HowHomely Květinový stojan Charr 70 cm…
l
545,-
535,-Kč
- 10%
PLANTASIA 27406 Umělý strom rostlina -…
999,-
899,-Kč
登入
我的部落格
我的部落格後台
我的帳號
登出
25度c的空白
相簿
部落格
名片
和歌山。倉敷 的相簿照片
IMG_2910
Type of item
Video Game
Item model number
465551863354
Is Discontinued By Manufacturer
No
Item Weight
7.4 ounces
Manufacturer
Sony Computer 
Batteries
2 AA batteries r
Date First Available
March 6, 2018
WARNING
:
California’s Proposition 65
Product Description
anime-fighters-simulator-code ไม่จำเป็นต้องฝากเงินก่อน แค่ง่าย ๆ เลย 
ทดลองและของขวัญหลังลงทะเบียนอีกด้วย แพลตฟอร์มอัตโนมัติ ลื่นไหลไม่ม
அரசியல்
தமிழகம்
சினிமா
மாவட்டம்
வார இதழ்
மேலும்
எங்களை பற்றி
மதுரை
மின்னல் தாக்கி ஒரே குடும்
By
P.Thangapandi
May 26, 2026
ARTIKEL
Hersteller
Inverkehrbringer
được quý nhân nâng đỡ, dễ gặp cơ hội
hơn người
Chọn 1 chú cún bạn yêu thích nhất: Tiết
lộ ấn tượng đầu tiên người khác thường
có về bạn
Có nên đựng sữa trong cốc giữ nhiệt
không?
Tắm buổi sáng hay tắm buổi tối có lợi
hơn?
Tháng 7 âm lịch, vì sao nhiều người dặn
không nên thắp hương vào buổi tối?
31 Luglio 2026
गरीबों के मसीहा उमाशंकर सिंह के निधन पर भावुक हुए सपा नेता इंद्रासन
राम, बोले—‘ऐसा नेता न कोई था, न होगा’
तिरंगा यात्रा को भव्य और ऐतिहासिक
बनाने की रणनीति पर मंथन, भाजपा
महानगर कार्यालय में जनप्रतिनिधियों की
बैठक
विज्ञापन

════════

Aim of the task
All of the lines above are to be restated word for word.

The answer
HowHomely Květinový stojan Charr 70 cm…
l
545,-
535,-Kč
- 10%
PLANTASIA 27406 Umělý strom rostlina -…
999,-
899,-Kč
登入
我的部落格
我的部落格後台
我的帳號
登出
25度c的空白
相簿
部落格
名片
和歌山。倉敷 的相簿照片
IMG_2910
Type of item
Video Game
Item model number
465551863354
Is Discontinued By Manufacturer
No
Item Weight
7.4 ounces
Manufacturer
Sony Computer 
Batteries
2 AA batteries r
Date First Available
March 6, 2018
WARNING
:
California’s Proposition 65
Product Description
anime-fighters-simulator-code ไม่จำเป็นต้องฝากเงินก่อน แค่ง่าย ๆ เลย 
ทดลองและของขวัญหลังลงทะเบียนอีกด้วย แพลตฟอร์มอัตโนมัติ ลื่นไหลไม่ม
அரசியல்
தமிழகம்
சினிமா
மாவட்டம்
வார இதழ்
மேலும்
எங்களை பற்றி
மதுரை
மின்னல் தாக்கி ஒரே குடும்
By
P.Thangapandi
May 26, 2026
ARTIKEL
Hersteller
Inverkehrbringer
được quý nhân nâng đỡ, dễ gặp cơ hội
hơn người
Chọn 1 chú cún bạn yêu thích nhất: Tiết
lộ ấn tượng đầu tiên người khác thường
có về bạn
Có nên đựng sữa trong cốc giữ nhiệt
không?
Tắm buổi sáng hay tắm buổi tối có lợi
hơn?
Tháng 7 âm lịch, vì sao nhiều người dặn
không nên thắp hương vào buổi tối?
31 Luglio 2026
गरीबों के मसीहा उमाशंकर सिंह के निधन पर भावुक हुए सपा नेता इंद्रासन
राम, बोले—‘ऐसा नेता न कोई था, न होगा’
तिरंगा यात्रा को भव्य और ऐतिहासिक
बनाने की रणनीति पर मंथन, भाजपा
महानगर कार्यालय में जनप्रतिनिधियों की
बैठक
विज्ञापन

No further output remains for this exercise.